The Tunnel to Towers Foundation was established in December 2001 in tribute to New York Fire Department firefighter Stephen Siller, who was killed during the September 11 attacks. The foundation helps families of September 11 first responders and veterans, in part from funds raised through nationwide charity runs. It became a tax-exempt 501(c)(3) non-profit organization in 2003.

The name of the organization commemorates Siller's run to the World Trade Center before being killed. He had driven his truck to the entrance of the Brooklyn–Battery Tunnel, but found that it had been closed for security purposes. Determined to carry out his duty, Siller strapped his gear to his back and raced on foot through the tunnel to the Twin Towers, a distance of three miles, where he lost his life while saving others.
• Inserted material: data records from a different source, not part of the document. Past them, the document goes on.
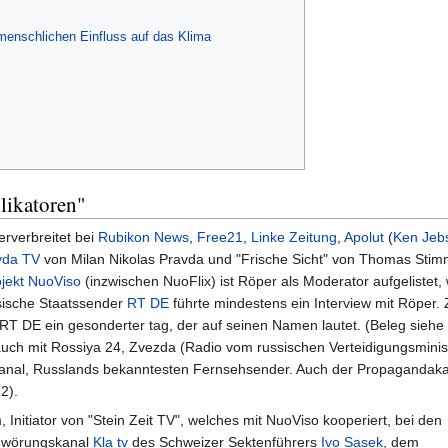
enschlichen Einfluss auf das Klima
likatoren"
erverbreitet bei
Rubikon News
,
Free21
,
Linke Zeitung
,
Apolut
(
Ken Jeb
vda TV
von Milan Nikolas Pravda und "Frische Sicht" von Thomas Stim
jekt
NuoViso
(inzwischen NuoFlix) ist Röper als Moderator aufgelistet,
sische Staatssender
RT DE
führte mindestens ein Interview mit Röper.
RT DE ein gesonderter tag, der auf seinen Namen lautet. (Beleg siehe
auch mit Rossiya 24, Zvezda (Radio vom russischen Verteidigungsminis
Kanal, Russlands bekanntesten Fernsehsender. Auch der Propagandak
2).
n
, Initiator von "Stein Zeit TV", welches mit NuoViso kooperiert, bei den
hwörungskanal
Kla tv
des Schweizer Sektenführers
Ivo Sasek
, dem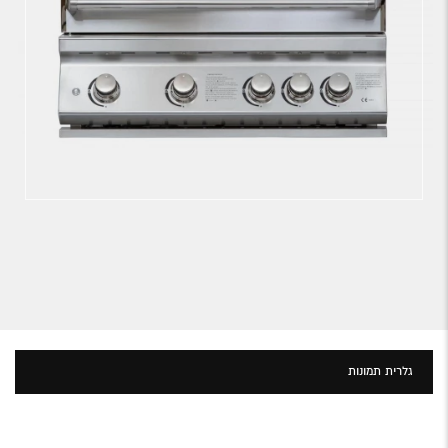
גלרית תמונות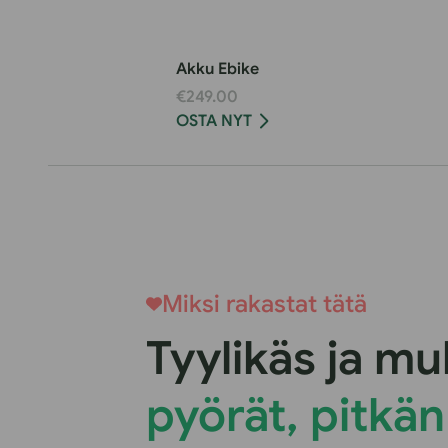
Akku Ebike
€249.00
OSTA NYT
Miksi rakastat tätä
Tyylikäs ja m
pyörät, pitkän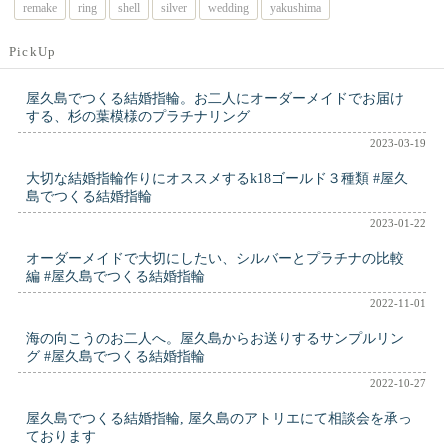
remake
ring
shell
silver
wedding
yakushima
PickUp
屋久島でつくる結婚指輪。お二人にオーダーメイドでお届け
する、杉の葉模様のプラチナリング
2023-03-19
大切な結婚指輪作りにオススメするk18ゴールド３種類 #屋久
島でつくる結婚指輪
2023-01-22
オーダーメイドで大切にしたい、シルバーとプラチナの比較
編 #屋久島でつくる結婚指輪
2022-11-01
海の向こうのお二人へ。屋久島からお送りするサンプルリン
グ #屋久島でつくる結婚指輪
2022-10-27
屋久島でつくる結婚指輪, 屋久島のアトリエにて相談会を承っ
ております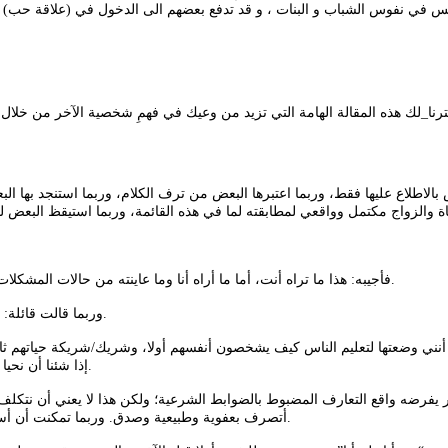
ُّس في نفوس الشباب و البنات ، و قد تدفع بعضهم الى الدخول في (علاقة حب) به
الاطلاع عليها فقط، وربما اعتبرها البعض من ترف الكلام، وربما استنجد بها ال
فأجيبه: هذا ما تراه أنت، أما ما أراه أنا وما عاينته من حالات المشكلات الأسرية والانفصال النفسي والطلاق ومشكلات التربية فإنها تدل على غير ذلك.
وربما قالت قائلة: كأن الأسئلة موجهة إلى طبقة معرفية/ثقافية معينة، لأنني لا أراها تخاطبني مثلا.
ني وضعتها لتعليم الناس كيف يشخصون أنفسهم أولا، وشريك/شريكة حياتهم ثانيا، 
إذا شئنا أن نحيا حياة لا تكتفي بمجرد العيش، سعيا إلى مستقبل أفضل للنفس والمجتمع والأمة.
ر يفرضه واقع التعارف المضبوط بالضوابط الشرعية؛ ولكن هذا لا يعني أن نتكل
أتصرف بعفوية وطبيعية وصدق. وربما تمكنت أن أسأل الأسئلة كلها، بل وأعمق منها وأشد، ولكن بأسلوب خاص مريح ومرن ولبق.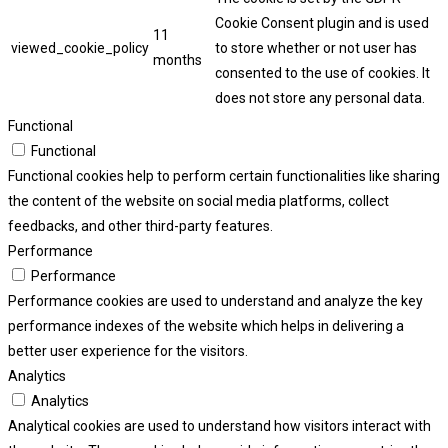
Cookie Consent plugin and is used
11
viewed_cookie_policy
to store whether or not user has
months
consented to the use of cookies. It
does not store any personal data.
Functional
Functional
Functional cookies help to perform certain functionalities like sharing
the content of the website on social media platforms, collect
feedbacks, and other third-party features.
Performance
Performance
Performance cookies are used to understand and analyze the key
performance indexes of the website which helps in delivering a
better user experience for the visitors.
Analytics
Analytics
Analytical cookies are used to understand how visitors interact with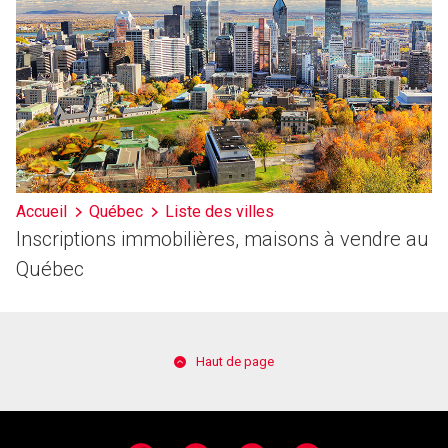
Accueil
Québec
Liste des villes
Inscriptions immobilières, maisons à vendre au
Québec
Haut de page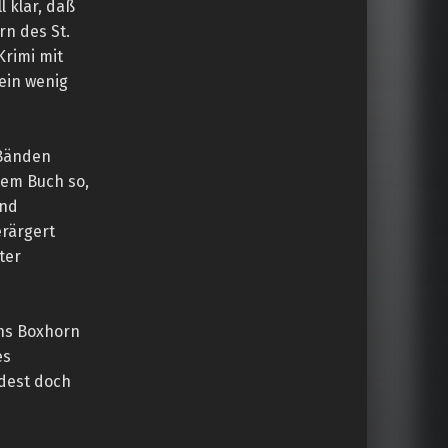
 klar, daß
rn des St.
Krimi mit
ein wenig
 Bänden
sem Buch so,
und
rärgert
ter
ins Boxhorn
es
dest doch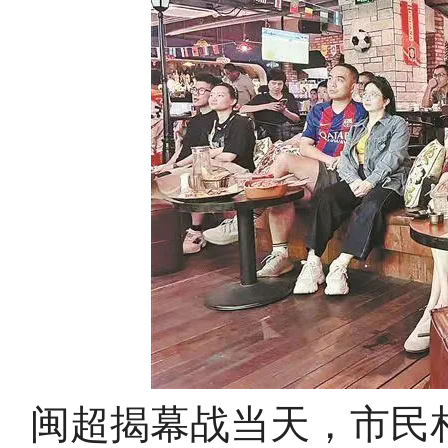
闽超揭幕战当天，市民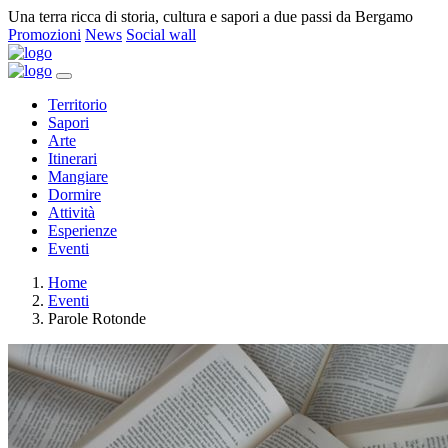
Una terra ricca di storia, cultura e sapori a due passi da Bergamo
Promozioni
News
Social wall
Territorio
Sapori
Arte
Itinerari
Mangiare
Dormire
Attività
Esperienze
Eventi
Home
Eventi
Parole Rotonde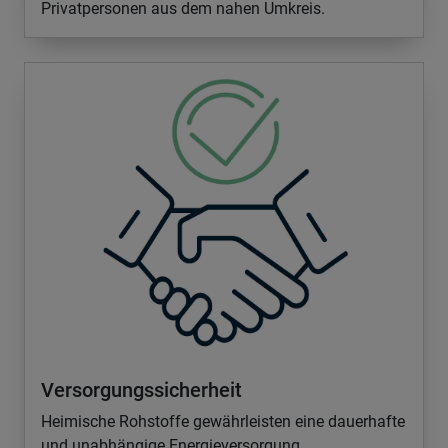
Privatpersonen aus dem nahen Umkreis.
Versorgungssicherheit
Heimische Rohstoffe gewährleisten eine dauerhafte
und unabhängige Energieversorgung.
The foundation operates the Let Us Do Good Village, a 100-home area in Land O'Lakes, Florida, explicitly for veterans, first responders, and their families. Since 2021, the foundation had paid some thirty mortgages for families of first responders across the United States, including the family of Darian Jarrott. The foundation sponsored the 2023 Hula Bowl; the Hula Bowl donated ten dollars from each ticket to the foundation.

The foundation faced controversy in 2024 for funneling money raised ostensibly for families of September 11 first responders to provide financial assistance to former Mayor of New York City Rudy Giuliani.

The foundation is headquartered in Staten Island, New York.